**What needs to be done**.
Repeat the records below exactly. Omit the pictures.
......
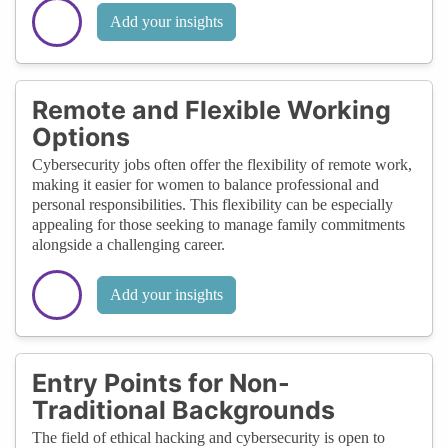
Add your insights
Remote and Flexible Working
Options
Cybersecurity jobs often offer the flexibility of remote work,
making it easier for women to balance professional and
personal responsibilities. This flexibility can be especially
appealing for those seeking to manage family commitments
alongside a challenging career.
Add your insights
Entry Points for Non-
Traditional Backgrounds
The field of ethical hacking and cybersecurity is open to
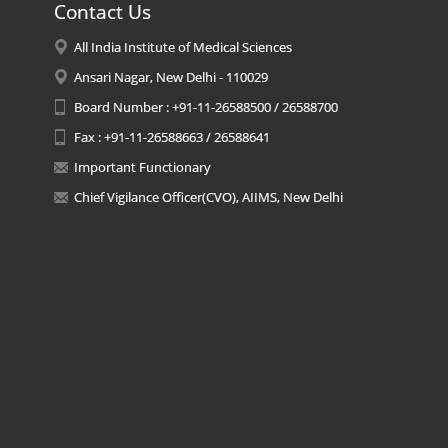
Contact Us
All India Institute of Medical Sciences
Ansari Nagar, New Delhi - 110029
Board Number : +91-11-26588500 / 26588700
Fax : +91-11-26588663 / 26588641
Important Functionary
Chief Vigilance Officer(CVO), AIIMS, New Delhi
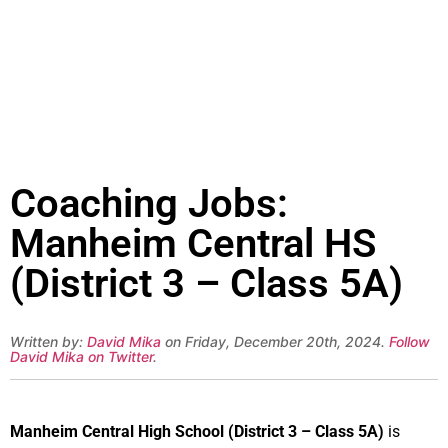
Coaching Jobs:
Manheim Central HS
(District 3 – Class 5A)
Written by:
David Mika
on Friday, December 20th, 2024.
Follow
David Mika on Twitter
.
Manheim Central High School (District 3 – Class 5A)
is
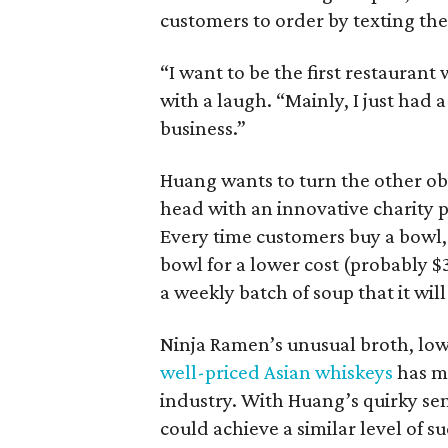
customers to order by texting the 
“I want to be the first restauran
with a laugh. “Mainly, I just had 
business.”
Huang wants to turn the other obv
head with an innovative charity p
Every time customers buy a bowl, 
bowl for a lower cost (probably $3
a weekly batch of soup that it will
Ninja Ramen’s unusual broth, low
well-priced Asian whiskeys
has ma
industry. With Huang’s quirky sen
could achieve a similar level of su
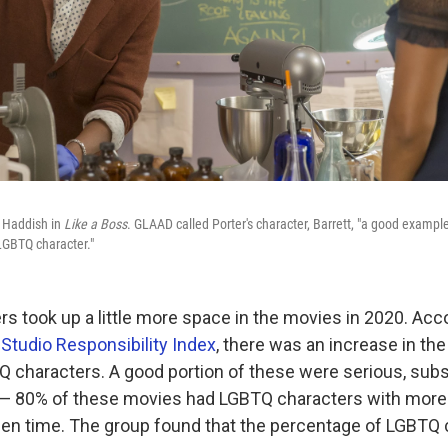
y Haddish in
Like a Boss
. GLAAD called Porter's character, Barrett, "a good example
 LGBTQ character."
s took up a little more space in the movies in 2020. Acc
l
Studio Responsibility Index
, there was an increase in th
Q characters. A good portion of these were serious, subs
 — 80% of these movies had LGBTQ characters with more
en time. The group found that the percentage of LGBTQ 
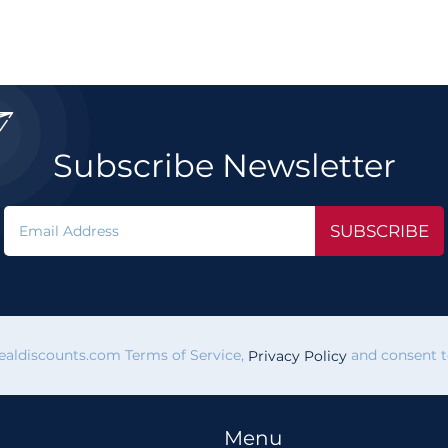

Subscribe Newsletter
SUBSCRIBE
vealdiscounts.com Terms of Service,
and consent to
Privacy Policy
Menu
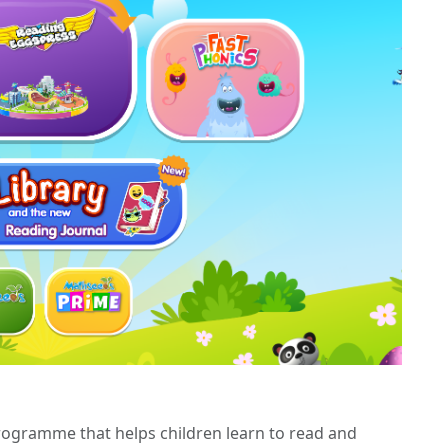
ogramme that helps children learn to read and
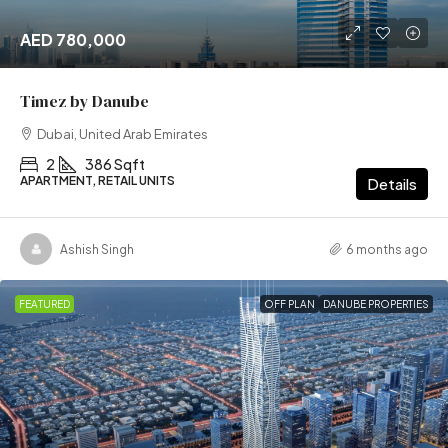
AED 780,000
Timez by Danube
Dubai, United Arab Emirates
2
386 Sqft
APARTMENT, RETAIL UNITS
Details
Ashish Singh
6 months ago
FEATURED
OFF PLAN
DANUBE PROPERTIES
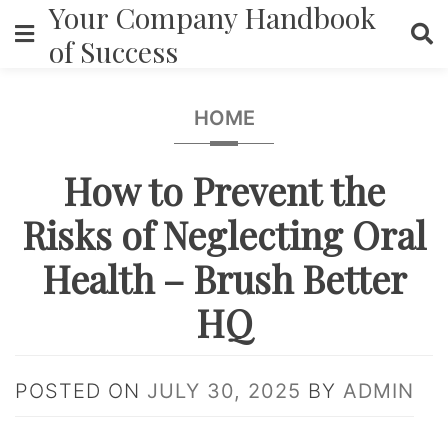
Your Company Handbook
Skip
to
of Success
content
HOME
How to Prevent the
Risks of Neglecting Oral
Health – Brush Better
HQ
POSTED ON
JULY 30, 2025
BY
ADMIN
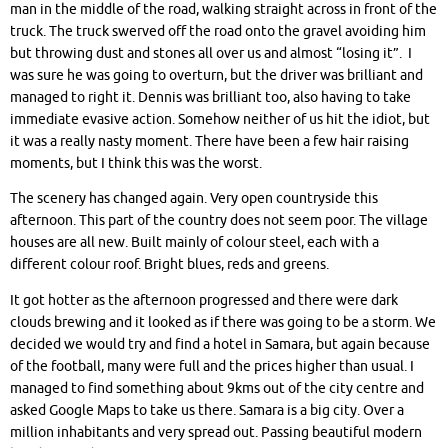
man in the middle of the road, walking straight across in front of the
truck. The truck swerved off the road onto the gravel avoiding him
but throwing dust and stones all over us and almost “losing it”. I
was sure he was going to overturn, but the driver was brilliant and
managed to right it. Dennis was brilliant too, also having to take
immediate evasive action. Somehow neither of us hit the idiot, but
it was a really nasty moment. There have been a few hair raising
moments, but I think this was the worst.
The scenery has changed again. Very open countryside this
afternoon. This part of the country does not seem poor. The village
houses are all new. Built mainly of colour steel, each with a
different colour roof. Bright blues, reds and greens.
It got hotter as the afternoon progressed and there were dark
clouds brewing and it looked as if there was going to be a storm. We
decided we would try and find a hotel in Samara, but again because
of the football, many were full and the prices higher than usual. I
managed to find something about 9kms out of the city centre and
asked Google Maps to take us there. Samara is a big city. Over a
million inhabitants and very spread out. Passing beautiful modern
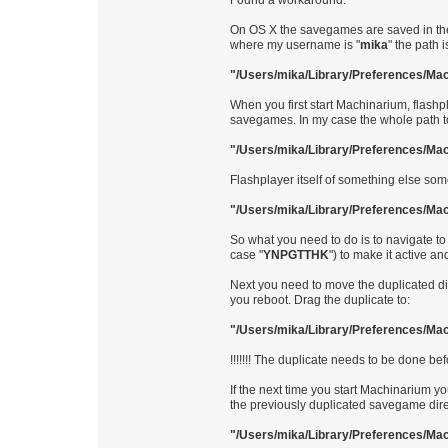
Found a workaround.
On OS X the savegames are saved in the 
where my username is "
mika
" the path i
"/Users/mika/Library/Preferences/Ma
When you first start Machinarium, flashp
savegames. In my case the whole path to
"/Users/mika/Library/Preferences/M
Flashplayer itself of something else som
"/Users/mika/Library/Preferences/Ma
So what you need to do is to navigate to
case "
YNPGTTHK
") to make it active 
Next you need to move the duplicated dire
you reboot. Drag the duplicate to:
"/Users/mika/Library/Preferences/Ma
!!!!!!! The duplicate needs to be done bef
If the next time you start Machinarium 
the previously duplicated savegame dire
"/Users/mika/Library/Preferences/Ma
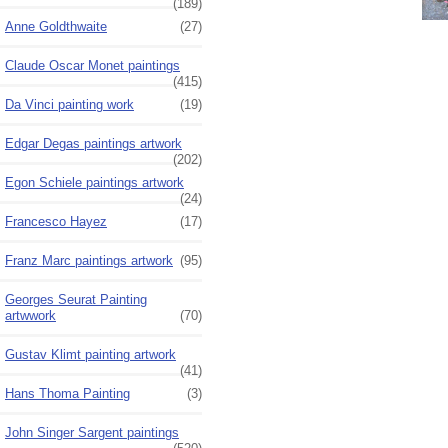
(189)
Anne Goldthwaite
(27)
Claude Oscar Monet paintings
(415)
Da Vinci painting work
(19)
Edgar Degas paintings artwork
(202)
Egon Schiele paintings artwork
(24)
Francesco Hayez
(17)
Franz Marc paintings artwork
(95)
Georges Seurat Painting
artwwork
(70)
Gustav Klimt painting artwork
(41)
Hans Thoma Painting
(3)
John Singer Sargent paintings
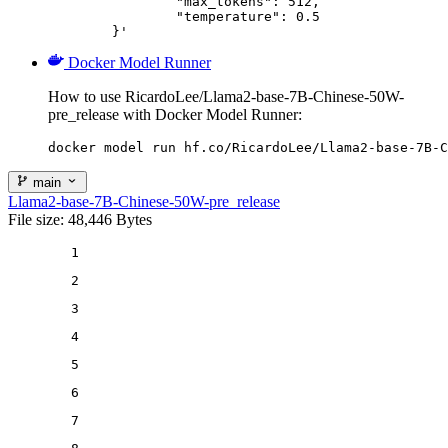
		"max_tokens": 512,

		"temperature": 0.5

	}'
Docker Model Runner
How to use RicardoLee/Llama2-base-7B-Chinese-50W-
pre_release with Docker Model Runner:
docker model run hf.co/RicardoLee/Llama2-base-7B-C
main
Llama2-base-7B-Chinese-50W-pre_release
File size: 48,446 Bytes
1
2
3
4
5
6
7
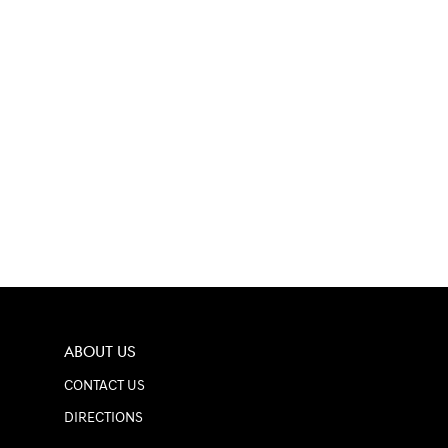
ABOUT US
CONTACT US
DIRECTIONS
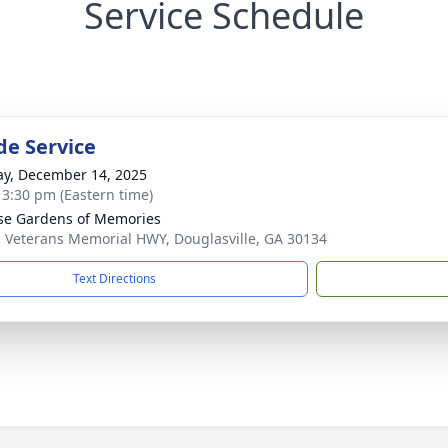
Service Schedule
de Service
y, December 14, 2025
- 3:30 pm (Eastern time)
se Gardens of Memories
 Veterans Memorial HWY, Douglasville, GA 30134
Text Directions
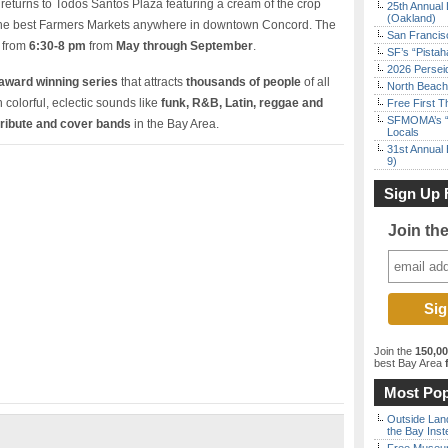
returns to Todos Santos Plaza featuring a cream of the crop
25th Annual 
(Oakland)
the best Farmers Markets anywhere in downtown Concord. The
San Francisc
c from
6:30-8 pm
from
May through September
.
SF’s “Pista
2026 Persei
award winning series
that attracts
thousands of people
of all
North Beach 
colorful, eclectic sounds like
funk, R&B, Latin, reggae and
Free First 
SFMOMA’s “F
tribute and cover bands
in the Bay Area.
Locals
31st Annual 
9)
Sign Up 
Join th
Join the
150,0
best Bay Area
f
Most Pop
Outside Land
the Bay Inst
......
**Problem solution**.
Add your insights
Remote and Flexible Working
Options
Cybersecurity jobs often offer the flexibility of remote work,
making it easier for women to balance professional and
personal responsibilities. This flexibility can be especially
appealing for those seeking to manage family commitments
alongside a challenging career.
Add your insights
Entry Points for Non-
Traditional Backgrounds
The field of ethical hacking and cybersecurity is open to
Contact Us
All India Institute of Medical Sciences
Ansari Nagar, New Delhi - 110029
Board Number : +91-11-26588500 / 26588700
Fax : +91-11-26588663 / 26588641
Important Functionary
Chief Vigilance Officer(CVO), AIIMS, New Delhi
Coaching Jobs:
Manheim Central HS
(District 3 – Class 5A)
Written by:
David Mika
on Friday, December 20th, 2024.
Follow
David Mika on Twitter
.
Manheim Central High School (District 3 – Class 5A)
is
customers to order by texting the 
“I want to be the first restauran
with a laugh. “Mainly, I just had 
business.”
Huang wants to turn the other obv
head with an innovative charity p
Every time customers buy a bowl, 
bowl for a lower cost (probably $3
a weekly batch of soup that it will
Ninja Ramen’s unusual broth, low
well-priced Asian whiskeys
has ma
industry. With Huang’s quirky sen
could achieve a similar level of su
y Haddish in
Like a Boss
. GLAAD called Porter's character, Barrett, "a good example
 LGBTQ character."
s took up a little more space in the movies in 2020. Acc
l
Studio Responsibility Index
, there was an increase in th
Q characters. A good portion of these were serious, subs
 — 80% of these movies had LGBTQ characters with more
en time. The group found that the percentage of LGBTQ 

Subscribe Newsletter
SUBSCRIBE
vealdiscounts.com Terms of Service,
and consent to
Privacy Policy
Menu
ogramme that helps children learn to read and
AED 780,000
Timez by Danube
Dubai, United Arab Emirates
2
386 Sqft
APARTMENT, RETAIL UNITS
Details
Ashish Singh
6 months ago
FEATURED
OFF PLAN
DANUBE PROPERTIES
Your Company Handbook
Skip
to
of Success
content
HOME
How to Prevent the
Risks of Neglecting Oral
Health – Brush Better
HQ
POSTED ON
JULY 30, 2025
BY
ADMIN
man in the middle of the road, walking straight across in front of the
truck. The truck swerved off the road onto the gravel avoiding him
but throwing dust and stones all over us and almost “losing it”. I
was sure he was going to overturn, but the driver was brilliant and
managed to right it. Dennis was brilliant too, also having to take
immediate evasive action. Somehow neither of us hit the idiot, but
it was a really nasty moment. There have been a few hair raising
moments, but I think this was the worst.
The scenery has changed again. Very open countryside this
afternoon. This part of the country does not seem poor. The village
houses are all new. Built mainly of colour steel, each with a
different colour roof. Bright blues, reds and greens.
It got hotter as the afternoon progressed and there were dark
clouds brewing and it looked as if there was going to be a storm. We
decided we would try and find a hotel in Samara, but again because
of the football, many were full and the prices higher than usual. I
managed to find something about 9kms out of the city centre and
asked Google Maps to take us there. Samara is a big city. Over a
million inhabitants and very spread out. Passing beautiful modern
Found a workaround.
On OS X the savegames are saved in the 
where my username is "
mika
" the path i
"/Users/mika/Library/Preferences/Ma
When you first start Machinarium, flashp
savegames. In my case the whole path to
"/Users/mika/Library/Preferences/M
Flashplayer itself of something else som
"/Users/mika/Library/Preferences/Ma
So what you need to do is to navigate to
case "
YNPGTTHK
") to make it active 
Next you need to move the duplicated dire
you reboot. Drag the duplicate to:
"/Users/mika/Library/Preferences/Ma
!!!!!!! The duplicate needs to be done bef
If the next time you start Machinarium 
the previously duplicated savegame dire
"/Users/mika/Library/Preferences/Ma
(189)
Anne Goldthwaite
(27)
Claude Oscar Monet paintings
(415)
Da Vinci painting work
(19)
Edgar Degas paintings artwork
(202)
Egon Schiele paintings artwork
(24)
Francesco Hayez
(17)
Franz Marc paintings artwork
(95)
Georges Seurat Painting
artwwork
(70)
Gustav Klimt painting artwork
(41)
Hans Thoma Painting
(3)
John Singer Sargent paintings
		"max_tokens": 512,

		"temperature": 0.5

	}'
Docker Model Runner
How to use RicardoLee/Llama2-base-7B-Chinese-50W-
pre_release with Docker Model Runner:
docker model run hf.co/RicardoLee/Llama2-base-7B-C
main
Llama2-base-7B-Chinese-50W-pre_release
File size: 48,446 Bytes
1
2
3
4
5
6
7
ABOUT US
CONTACT US
DIRECTIONS
Service Schedule
de Service
y, December 14, 2025
- 3:30 pm (Eastern time)
se Gardens of Memories
 Veterans Memorial HWY, Douglasville, GA 30134
Text Directions
returns to Todos Santos Plaza featuring a cream of the crop
25th Annual 
(Oakland)
the best Farmers Markets anywhere in downtown Concord. The
San Francisc
c from
6:30-8 pm
from
May through September
.
SF’s “Pista
2026 Persei
award winning series
that attracts
thousands of people
of all
North Beach 
colorful, eclectic sounds like
funk, R&B, Latin, reggae and
Free First 
SFMOMA’s “F
tribute and cover bands
in the Bay Area.
Locals
31st Annual 
9)
Sign Up 
Join th
Join the
150,0
best Bay Area
f
Most Pop
Outside Land
the Bay Inst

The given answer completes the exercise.